My father died of cancer 10 years ago and before that my grandmother died of cancer. It has been burned in my brain that if multiple people in your family have died from a disease, you have an extremely high chance of suffering the same fate. There have been several occasions in my adult life where something felt weird, whether it was neck pain, or just something that wasn’t right with my body and I would immediately fear that it was cancer. There have been times when it consumed me so much so that I could not think of anything else or function. The last month, I have had a weird pain in my neck and at first I just thought, “Oh I just need to change my pillow.”. So then I did and the neck pain didn’t go away, and as the weeks passed, the more I feared that it could be some form of cancer. Then I found a strange lump in my mouth on my gum, it felt like a bone. I freaked out at first then thought, “Oh I am just overreacting” then the fear rushed back. “What if it isn’t just in my head, I haven’t been to the dentist in awhile, what if it’s something bad?” The fear consumed me so much that I felt sick to my stomach. I had knots and I couldn’t think about anything else.
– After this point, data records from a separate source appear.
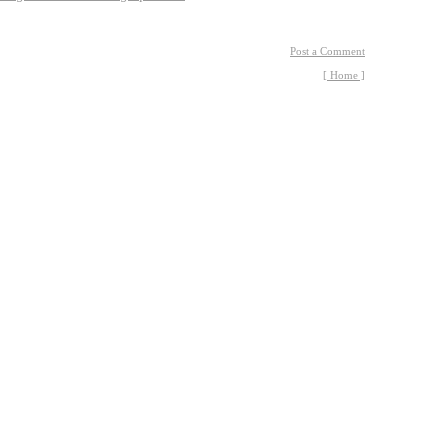
Post a Comment
[ Home ]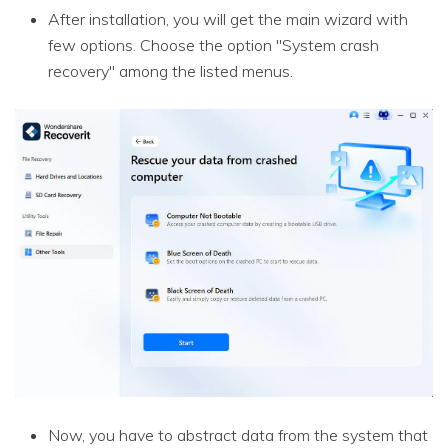
After installation, you will get the main wizard with
few options. Choose the option "System crash
recovery" among the listed menus.
Now, you have to abstract data from the system that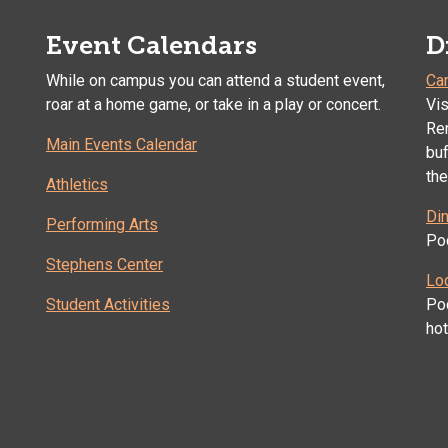
Event Calendars
D
While on campus you can attend a student event,
Ca
roar at a home game, or take in a play or concert.
Vis
Ren
Main Events Calendar
buf
the
Athletics
Din
Performing Arts
Poc
Stephens Center
Lo
Student Activities
Po
ho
The fear consumed me.
A friend of mine messaged me one day in the middle of all this fear and anxiety. We were talking about something completely unrelated and then I just randomly spilled all these thoughts out to her. She suggested that I watch “The Secret” on Netflix. I have made it a point to watch it every day to remind myself to not focus on the things I don’t want to happen and not to focus on the things I fear happening. The first time I watched this movie, I felt a sense of relief, I felt the anxiety of everything that had been plaguing me melt away!
Now every day, I write down the things I am grateful for, the things I want in life and I don’t focus on the things that scare me. I can’t say that I have done this every day for the last month because I only found out about this movie 4 days ago, but I do intend on making it a point to watch it every day and to continue to write things I am thankful for. One of the most important things I write is “I am thankful for my health.”. I truly believe that being thankful for my health will keep me on the path I want to be on with my health. I have made it a mission to not fear suffering the same fate as my grandmother or father.
I am truly thankful for my health. I am so thankful for being told about this movie because even though I’ve only seen it 4 times, I feel in my heart, my mind and my body that it has literally changed my life. It has changed the way I think of things. It has change my outlook. Thank you!